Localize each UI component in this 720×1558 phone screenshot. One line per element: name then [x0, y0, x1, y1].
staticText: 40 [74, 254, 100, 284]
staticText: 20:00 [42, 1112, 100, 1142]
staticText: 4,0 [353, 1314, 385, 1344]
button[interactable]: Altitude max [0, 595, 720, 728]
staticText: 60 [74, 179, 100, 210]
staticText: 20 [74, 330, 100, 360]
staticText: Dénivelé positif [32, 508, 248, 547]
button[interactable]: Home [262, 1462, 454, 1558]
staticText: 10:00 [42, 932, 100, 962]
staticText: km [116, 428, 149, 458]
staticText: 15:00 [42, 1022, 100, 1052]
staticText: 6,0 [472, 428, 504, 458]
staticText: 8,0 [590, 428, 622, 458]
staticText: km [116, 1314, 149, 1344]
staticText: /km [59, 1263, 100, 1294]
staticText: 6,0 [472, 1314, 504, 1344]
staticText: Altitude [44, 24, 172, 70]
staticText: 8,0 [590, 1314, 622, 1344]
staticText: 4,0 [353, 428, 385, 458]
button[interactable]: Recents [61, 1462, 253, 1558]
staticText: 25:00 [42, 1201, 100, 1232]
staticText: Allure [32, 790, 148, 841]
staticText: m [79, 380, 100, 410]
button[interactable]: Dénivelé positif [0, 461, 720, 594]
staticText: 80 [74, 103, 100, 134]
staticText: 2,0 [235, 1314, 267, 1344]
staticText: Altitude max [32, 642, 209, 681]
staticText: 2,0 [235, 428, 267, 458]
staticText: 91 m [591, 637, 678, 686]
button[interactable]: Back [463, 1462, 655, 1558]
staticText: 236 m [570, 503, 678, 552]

***

Copy out every line from the data above that has "positif" in it.

Response to the exercise ->
staticText: Dénivelé positif [32, 508, 248, 547]
button[interactable]: Dénivelé positif [0, 461, 720, 594]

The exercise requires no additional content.